Technique for teaching "unlearning"?

Question

How should one go about trying to teach students to "unlearn" a previous skill/principle they believe is correct but is actually wrong?

Hypothetically speaking as a really basic situation, if your student was adamant that the formula for the area of a rectangle is 2*l + 2*w, even though you tried to explain that is instead the formula for the perimeter, and explained to them the definition of area vs. perimeter, but they are overly confident that they are right, how can you gently guide them to the right direction? What is best practice?

Answer 1

I these cases the direct approach is seldom constructive. It's tempting to start constructing logical examples that show they must be wrong, but this is much more a matter of psychology than of logic.

Basically, the stronger you argue, the harder they will dig their heels in. With your example you may actually force a situation where they have no other way out than to admit that they're wrong, but in most scenarios they'll find a way to stick to their guns, and the more you push the issue, the harder it becomes to admit they were wrong all along.

So the trick here is small commitments. Don't ask them to accept the whole thing in one go, but get them to accept a small part of it, something they can agree on without admitting defeat. Then just stand back and let them come round on their own.

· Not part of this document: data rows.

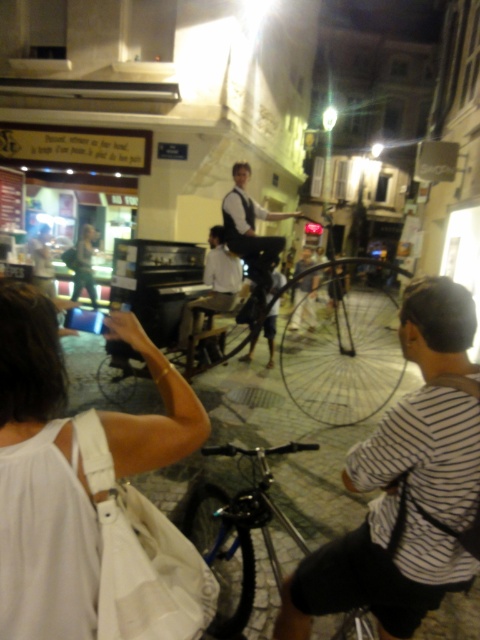 Question: Considering the real-world distances, which object is closest to the white fabric bag at lower left?

Choices:
 (A) metallic silver bicycle at center
 (B) striped cotton shirt at center
 (C) blue metallic bicycle at center

Answer: (B)

Question: Estimate the real-world distances between objects in this image. Which object is farther from the blue metallic bicycle at center?

Choices:
 (A) matte black dress at center
 (B) striped cotton shirt at center

Answer: (A)

Question: Is striped cotton shirt at center closer to the viewer compared to light brown leather jacket at center?

Choices:
 (A) no
 (B) yes

Answer: (B)

Question: Which point is closer to the camera?

Choices:
 (A) (357, 403)
 (B) (82, 237)
 (C) (235, 266)

Answer: (C)

Question: Is striped cotton shirt at center below matte black dress at center?

Choices:
 (A) no
 (B) yes

Answer: (B)

Question: From the image, what is the correct spatial relationship of blue metallic bicycle at center in relation to light brown wooden chair at center?

Choices:
 (A) above
 (B) below

Answer: (B)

My favourite example of this principle is trying to convince a rabid anti-Apple consumer to buy an apple laptop instead of a regular PC. If you argue on quality of hardware, or value for money, or user experience, it won't do you any good (regardless of whether those are valid arguments). What you should do is buy them something very cheap and tiny, like an iPod nano, for their birthday. Once they commit to that, the anti-Apple stance is no longer a point of principle, but they're somewhere in the grey area, free to move around.

It's all about breaking down the principled stance and the ties to their pride. Only once you've got rid of that should you come in with the logical arguments.

Answer 2

I've tracked down a research paper on this very mathematical issue, which apparently has been stumping people since Plato:

De Bock, D., Van Dooren, W., Janssens, D., & Verschaffel, L. (2002). Improper use of linear reasoning: An in-depth study of the nature and the irresistibility of secondary school students' errors. Educational Studies in Mathematics, 50(3), 311-334. and http://en.wikipedia.org/wiki/Meno%27s_slave

To generalize, it is advantageous to try the following in order to create "cognitive conflict" in the student's own mind:

1. Recognize that students' "fast thinking" (in a Kahneman sense) will be their first response. Requiring them to slow down and justify their answer will be frustrating and painful for them.
2. Create an environment where the student is comfortable changing their answer. No attacks in front of an audience of their peers, etc.
3. Give examples of "what other students answered," perhaps in the form of a table that shows many people chose the linear response, while others recognized area increases as the cube of length. This reduces shame at their own answer and may increase interest about why another answer was so often chosen.
4. Give examples of the reasoning of correct students, and ask the incorrect student to justify their disagreement.
5. I would recommend giving the student time to think, and then asking them to discuss it again another day.